Stress management training raises awareness and empowers business professionals with tools, techniques, and strategies to effectively self-manage stress to maintain control. This is critical because one of the biggest drivers of employee stress is feeling it and not knowing what to do about it. In the past, this type of training often got applied reactively instead of proactively. We all know it’s important to resolve problems proactively by treating the source of the problem and not only address the symptoms, which will go on and on. In the past, the training was viewed as a cost instead of an investment. But that thinking has begun to shift.
The Business Case for Stress Management
The chart below demonstrates the various ways in which stress can impact your organization. There are a number of costs associated with stress in the employee costs, productivity, and health.
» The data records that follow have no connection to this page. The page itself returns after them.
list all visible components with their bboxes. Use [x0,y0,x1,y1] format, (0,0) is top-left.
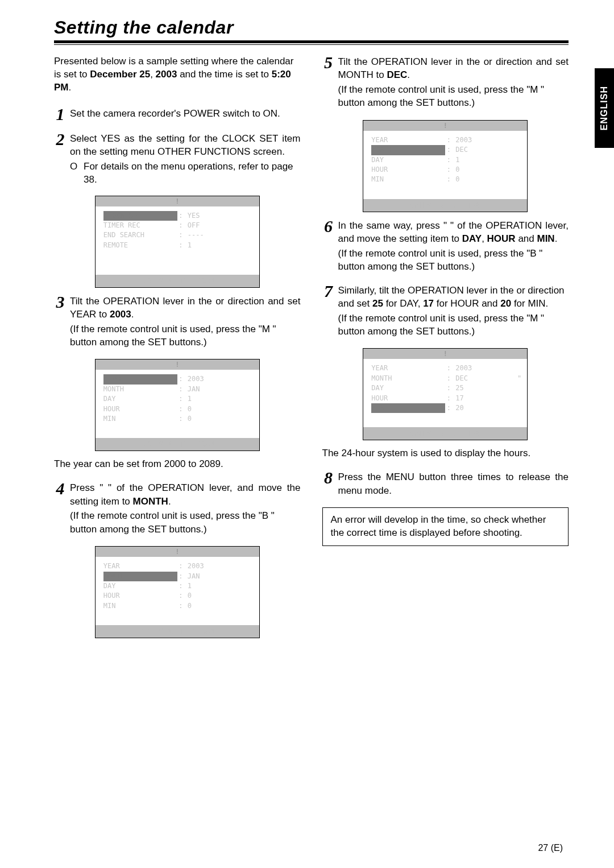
step-4: 4 Press " " of the OPERATION lever, and … [54,481,301,537]
step-number: 2 [54,131,67,187]
step-text: (If the remote control unit is used, pre… [70,323,301,349]
step-number: 8 [322,469,335,498]
step-3-note: The year can be set from 2000 to 2089. [54,458,301,471]
divider-thin [54,44,569,45]
step-text: Press " " of the OPERATION lever, and mo… [70,481,301,508]
step-text: Select YES as the setting for the CLOCK … [70,132,301,159]
step-text: Tilt the OPERATION lever in the or direc… [338,55,569,82]
page-title: Setting the calendar [54,17,569,38]
step-text: (If the remote control unit is used, pre… [338,312,569,338]
step-number: 1 [54,106,67,123]
warning-box: An error will develop in the time, so ch… [322,507,569,546]
language-tab: ENGLISH [595,68,614,148]
step-text: (If the remote control unit is used, pre… [338,247,569,274]
menu-screen-7: ! YEAR:2003 MONTH:DEC" DAY:25 HOUR:17 MI… [322,348,569,440]
menu-screen-3: ! YEAR:2003 MONTH:JAN DAY:1 HOUR:0 MIN:0… [54,359,301,451]
step-7-note: The 24-hour system is used to display th… [322,447,569,460]
step-text: Set the camera recorder's POWER switch t… [70,107,301,120]
step-2: 2 Select YES as the setting for the CLOC… [54,132,301,187]
step-text: (If the remote control unit is used, pre… [70,509,301,536]
step-8: 8 Press the MENU button three times to r… [322,470,569,498]
divider-thick [54,40,569,43]
left-column: Presented below is a sample setting wher… [54,55,301,645]
right-column: 5 Tilt the OPERATION lever in the or dir… [322,55,569,645]
step-text: (If the remote control unit is used, pre… [338,83,569,110]
step-6: 6 In the same way, press " " of the OPER… [322,219,569,275]
step-bullet: O For details on the menu operations, re… [70,160,301,187]
menu-screen-4: ! YEAR:2003 MONTH:JAN DAY:1 HOUR:0 MIN:0… [54,546,301,638]
step-number: 5 [322,54,335,111]
step-number: 7 [322,283,335,340]
step-text: Press the MENU button three times to rel… [338,470,569,497]
menu-screen-2: ! CLOCK SET:YES TIMER REC:OFF END SEARCH… [54,196,301,288]
step-number: 4 [54,480,67,537]
step-text: In the same way, press " " of the OPERAT… [338,219,569,246]
step-1: 1 Set the camera recorder's POWER switch… [54,107,301,123]
language-tab-label: ENGLISH [599,86,609,130]
step-5: 5 Tilt the OPERATION lever in the or dir… [322,55,569,111]
step-number: 6 [322,218,335,275]
page-number: 27 (E) [538,843,563,853]
step-text: Tilt the OPERATION lever in the or direc… [70,295,301,321]
step-text: Similarly, tilt the OPERATION lever in t… [338,284,569,311]
step-7: 7 Similarly, tilt the OPERATION lever in… [322,284,569,340]
step-number: 3 [54,294,67,350]
step-3: 3 Tilt the OPERATION lever in the or dir… [54,295,301,350]
menu-screen-5: ! YEAR:2003 MONTH:DEC DAY:1 HOUR:0 MIN:0… [322,120,569,212]
intro-text: Presented below is a sample setting wher… [54,55,301,94]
While there are often difficulties quantifying some of the results of wellness programs, there is growing evidence that the cost-benefit ratio ranges from $1.50 to $6.15 for every dollar invested.
• *BC Hydro: For every $1 spent on the organization’s wellness program, the company saved an estimated $3.
• *Telus-BC: The company saved $3 for every $1 spent on corporate health initiatives.
How Stress Management Training is Carried Out
Participants in the training are led through a series of structured learning modules that increase stress awareness, provide self-management tools, and create personalized stress-management goals. Each step in the training builds upon previous learning to create a solid foundation of insight to support efficient learning. The activities utilize cognitive, kinesthetic and physical exercises to reinforce the Accelerated Learning Principles this program provides to engage participants in an effective learning environment. Participants receive stress assessments to track their progress and highlight priority topics to address to ensure their goals are met.
Why Get Stress-management Training?
The goal for stress-management training is helping business professionals to become more self-aware, better manage the stress that comes with a demanding position in the workplace, and increase your quality of life. While stress is prevalent in every role, it’s often overlooked in many education programs, which leads to the current situation of staff being stressed and not knowing the techniques to self-manage it. In the training, we address a number of topics including:
• Understanding the causes of stress, how it affects the body, and the role it plays in your life
• Self-management techniques to achieve control during stressful situations
• How to make stress work for them to boost productivity • Self-awareness triggers to identify stress and when it’s important to slow down • How specific food choices can add stress and healthier alternatives to reduce it.